A more pleasant way of telling people to kiss your butt
August 22nd, 2009
Don’t you sometimes just want to not say anything and just shove something to people’s faces who always stare at you like you’ve done some crime or something society terribly condemns so much that they are to think you’d be better off excluded and be considered a deviant, even if its just a tiny shit?
Well, nobody can really completely escape accusations and prejudices. Probably the cleverest thing that ever worked our personality is our very own temperament. Imagine lining up set of tools, from the tiniest needle for pricking to deviate attention, to a mace for pounding the uncontrollable desire to keep shut and not further squabbles anymore. There are of course ways of controlling one’s mood. Some people just rest their reactions to the cosmos. But they cannot deny that they are affected, and that they consciously do something to contribute and help cool themselves even with the littlest amount of effort. But the littlest efforts are still tiring, isn’t it?

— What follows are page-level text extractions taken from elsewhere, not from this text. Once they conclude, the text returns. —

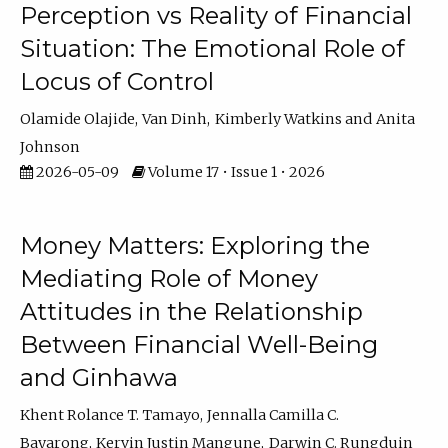
Perception vs Reality of Financial
Situation: The Emotional Role of
Locus of Control
Olamide Olajide
Van Dinh
Kimberly Watkins
Anita
Johnson
2026-05-09
Volume 17 • Issue 1 • 2026
Money Matters: Exploring the
Mediating Role of Money
Attitudes in the Relationship
Between Financial Well-Being
and Ginhawa
Khent Rolance T. Tamayo
Jennalla Camilla C.
Bayarong
Kervin Justin Mangune
Darwin C. Rungduin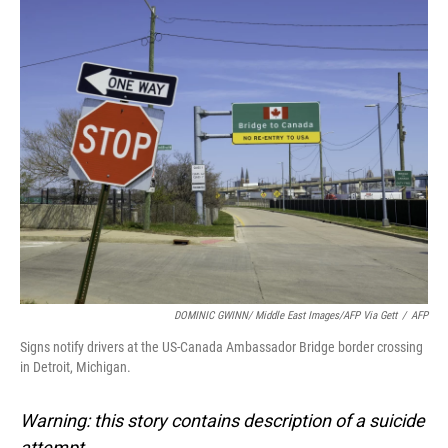
o
I
k
n
DOMINIC GWINN/ Middle East Images/AFP Via Gett
/
AFP
Signs notify drivers at the US-Canada Ambassador Bridge border crossing
in Detroit, Michigan.
Warning: this story contains description of a suicide
attempt.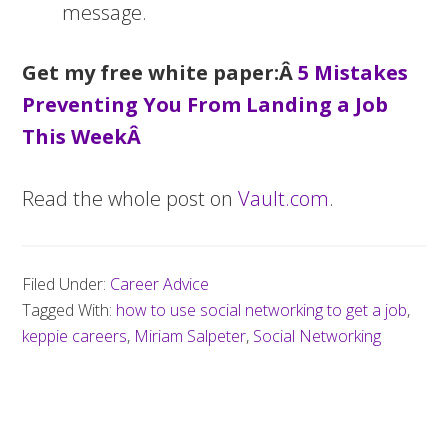
message.
Get my free white paper:Â
5 Mistakes
Preventing You From Landing a Job
This WeekÂ
Read the whole post on
Vault.com
.
Filed Under:
Career Advice
Tagged With:
how to use social networking to get a job
,
keppie careers
,
Miriam Salpeter
,
Social Networking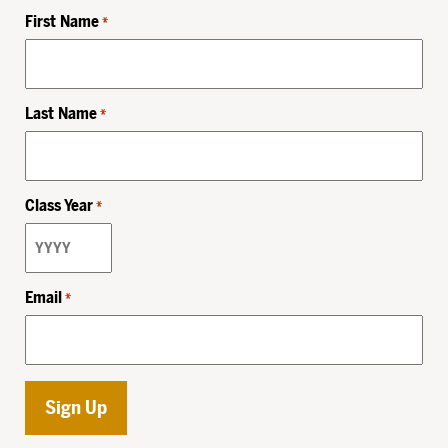
First Name
*
Last Name
*
Class Year
*
Email
*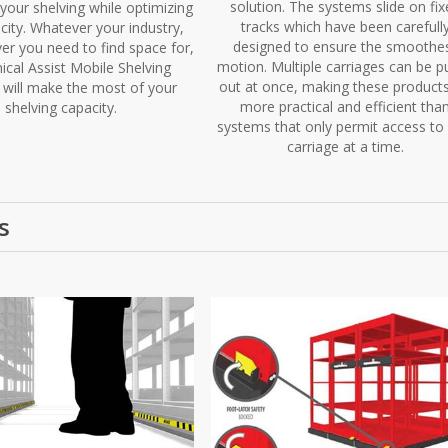
solution. The systems slide on fix
your shelving while optimizing
tracks which have been carefull
city. Whatever your industry,
designed to ensure the smoothe
er you need to find space for,
motion. Multiple carriages can be p
cal Assist Mobile Shelving
out at once, making these products
will make the most of your
more practical and efficient tha
shelving capacity.
systems that only permit access to
carriage at a time.
s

Here’s a designer cufflink (not!) that does not only make you look cool and classy at the same time, but is also functional in getting rid of gadflies. If you don’t want to talk to people whom you feel have pestered you, just show them the Homer Simpson Kiss My Butt cufflinks and they are sure to politely excuse themselves and walk away. Why politely? Because the cufflinks’ carrying Homer Simpson, and who doesn’t love Homer? Who doesn’t appreciate his completely annoying but all too funny antics? Just raise your wrists parallel to a pests face, smile quick and bam! You’ll prove how effective a repellant the funny cufflinks are. So funny they’d even laugh at the idea of approaching you, haha!